ご不安を感じる方は、ご注意の上お読みください。






第2章 冒険の準備は痛みを伴い



      第3話・図書殿でぶつかる~彼の知ってる正義の下に~



 シプラ=ペンティスは十七歳の神官呪師しんかんじゅし見習いだ。



 神殿奥にある図書殿を訪れたシプラは、考え事をしながら奥へと進む。



 彼は、長く皇宮呪師長こうぐうじゅしちょうを務めていたキプラ=ペンティスの曾孫で、本来であれば皇宮呪師になった方がより才能を発揮できると入学試験の適性検査では言われた。

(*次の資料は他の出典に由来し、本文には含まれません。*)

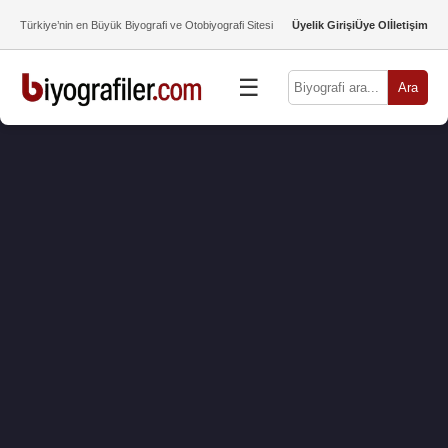
Türkiye’nin en Büyük Biyografi ve Otobiyografi Sitesi
Üyelik Girişi
Üye Ol
İletişim
☰
Ara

 もちろん、シプラ自身もそうだろうな……と思ったのは、ペンティス家が()()()()()()()であるから。



 それでも、シプラが神官呪師を目指したのには当然理由があった。



 幼いころから尊敬し、憧れていた曾祖父、キプラが、入学許可を与えられる十三歳になる少し前からおかしくなってしまったから。



 いや、表面的には変わっていないように見えた。


 けれど、それまでなら絶対にしなかったであろう采配を繰り返し、かと言って自分が前線に出る事は一切なくなり、家に帰ってくることもほぼなくなってしまったのだ。



 はじめは、何が起きたのか全く分からなくて、家族どころか一族全員が混乱状態に陥った。


 そのうち、父や兄姉、叔伯父、叔伯母、いとこなど、すべての皇宮呪師として勤めていた家族や親せきが、少しずつ、キプラの周辺から遠ざけられていった。



 あからさまな排除ではない。


 ただ単に、適材適所に人員を配置しただけ。


 だから表立って不満をぶつけることもできず……けれど、特に討伐隊に所属していた家族や親類縁者に対しても多少無茶な任務への投入が続き、彼らもどんどん疲弊して行って、一族全体が暗い影に包まれてしまったようになった。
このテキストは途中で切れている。